High Synagogue, the tallest synagogue of Kazimierz synagogues

High Synagogue

The High Synagogue was built between 1556 and 1563 and it has been the tallest synagogue in Krakow ever since. The founder of the synagogue is unknown. Probably it was one of the rich Jewish merchants. Hypothetically, the synagogue could also have been founded by Jewish immigrants from Venice, since the building resembles Italian synagogues.

Undoubtedly though, the founder decided to construct a prayer hall on the upper floor over the shops on the ground floor of the original building. Such realisation could be caused either by safety reasons (the synagogue was located in a busy area, near the gates to the Jewish Quarter and Catholic neighbourhood), or because of restrictions regarding urban planning.

The High Synagogue was the most devastated by Nazis amongst all Kazimierz synagogues during World War II. The building was completely destructed after the fire that was probably a result of the explosion of a grenade thrown into the building. The only piece of equipment that survived the war is the 17th-century Baroque Menorah, which was hidden at the Wawel Castle during the war. Currently, it is on permanent exhibition in the Old Synagogue. At present, the stone Aron Kadesh is the only remaining element of the original interior of the synagogue.

Nowadays, the High Synagogue is a venue for concerts, exhibitions, and promotional events. A bookstore, located on the ground floor, is one of the best in Krakow when it comes to Jewish-related matter.

Opening hours and tickets:

Sunday – Thursday 10 a.m. – 6 p.m.
Friday and Saturday 10 a.m. – 7 p.m.
Tickets: Regular 9 PLN / Reduced 6 PLN

Wolf Popper Synagogue

Wolf Popper Synagogue, view from the inner courtyard

Wolf Popper Synagogue

The Synagogue built in 1620 was founded by Wolf Popper, an extremely wealthy banker from Kazimierz and one of the richest people at that time in Europe. Popper founded the most exquisite interior in all of Kazimierz synagogues.
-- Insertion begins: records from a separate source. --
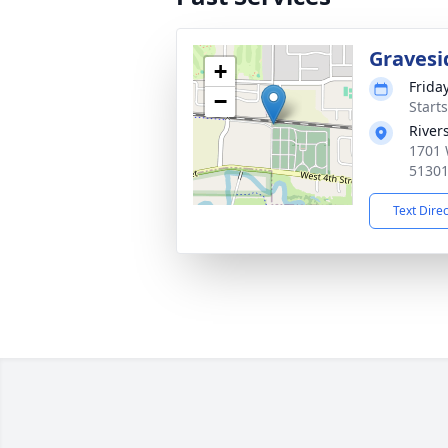
Gravesi
+
Frida
−
Start
River
1701 
5130
Text Dire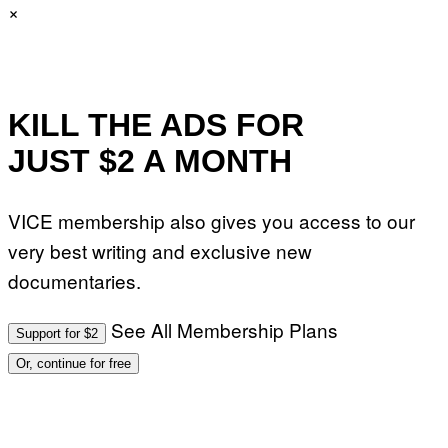
×
KILL THE ADS FOR
JUST $2 A MONTH
VICE membership also gives you access to our
very best writing and exclusive new
documentaries.
See All Membership Plans
Support for $2
Or, continue for free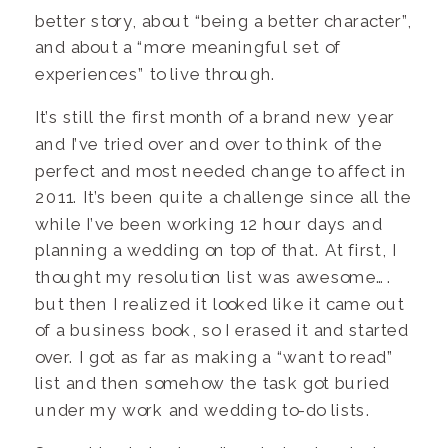
better story, about “being a better character”,
and about a “more meaningful set of
experiences” to live through.
It’s still the first month of a brand new year
and I’ve tried over and over to think of the
perfect and most needed change to affect in
2011. It’s been quite a challenge since all the
while I’ve been working 12 hour days and
planning a wedding on top of that. At first, I
thought my resolution list was awesome….
but then I realized it looked like it came out
of a business book, so I erased it and started
over. I got as far as making a “want to read”
list and then somehow the task got buried
under my work and wedding to-do lists.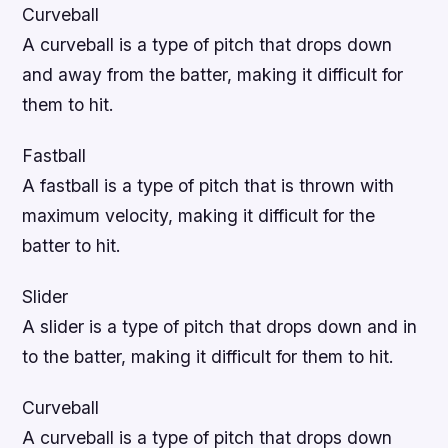
Curveball
A curveball is a type of pitch that drops down
and away from the batter, making it difficult for
them to hit.
Fastball
A fastball is a type of pitch that is thrown with
maximum velocity, making it difficult for the
batter to hit.
Slider
A slider is a type of pitch that drops down and in
to the batter, making it difficult for them to hit.
Curveball
A curveball is a type of pitch that drops down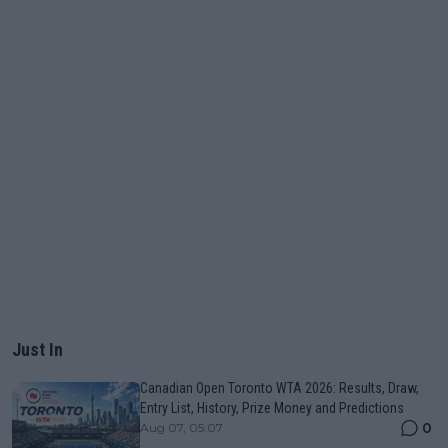
Just In
Canadian Open Toronto WTA 2026: Results, Draw,
Entry List, History, Prize Money and Predictions
0
Aug 07, 05:07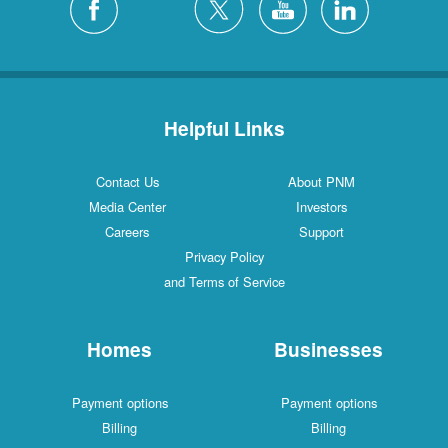
Helpful Links
Contact Us
About PNM
Media Center
Investors
Careers
Support
Privacy Policy
and Terms of Service
Homes
Businesses
Payment options
Payment options
Billing
Billing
The synagogue was so sumptuous that when Wolf Popper died, the high costs of maintenance led his heirs to almost bankruptcy. Therefore, the Krakow Jewish community took over the synagogue and did not care as much for keeping original splendour of the interior.
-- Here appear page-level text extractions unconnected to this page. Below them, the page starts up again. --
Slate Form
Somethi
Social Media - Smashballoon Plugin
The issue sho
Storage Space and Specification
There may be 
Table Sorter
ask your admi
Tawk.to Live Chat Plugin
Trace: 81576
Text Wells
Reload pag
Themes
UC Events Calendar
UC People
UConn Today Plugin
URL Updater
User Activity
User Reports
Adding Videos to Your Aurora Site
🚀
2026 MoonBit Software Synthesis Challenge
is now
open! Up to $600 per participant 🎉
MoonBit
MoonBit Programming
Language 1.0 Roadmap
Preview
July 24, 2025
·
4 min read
Originally, the synagogue was located at the back of the Popper’s family house on Szeroka Street and its eastern wall was adjacent to the city wall. In 1827 the synagogue underwent a general reconstruction and a gate closing the inner courtyard was built.

Events of World War II left the synagogue devastated and none of its original rich equipment or interior survived to this day. In the result of the 1960s restoration works, the building was adapted to be a secular place. Since then the former Popper Synagogue has been a house for the Youth Culture Centre.

Kupa Synagogue

Interior of the Kupa Synagogue, now the main meeting place for Jews in the Jewish Quarter

Interior of the Kupa Synagogue

The synagogue was built in the 1640s thanks to donations from craftsmen, small traders and goldsmiths (kupat-cdaka in Hebrew means a can for alms-giving, hence the name). The synagogue is sometimes called Hospital Synagogue or the Synagogue of Poor because it was attended almost only by the poor and patients from the neighbouring hospital. 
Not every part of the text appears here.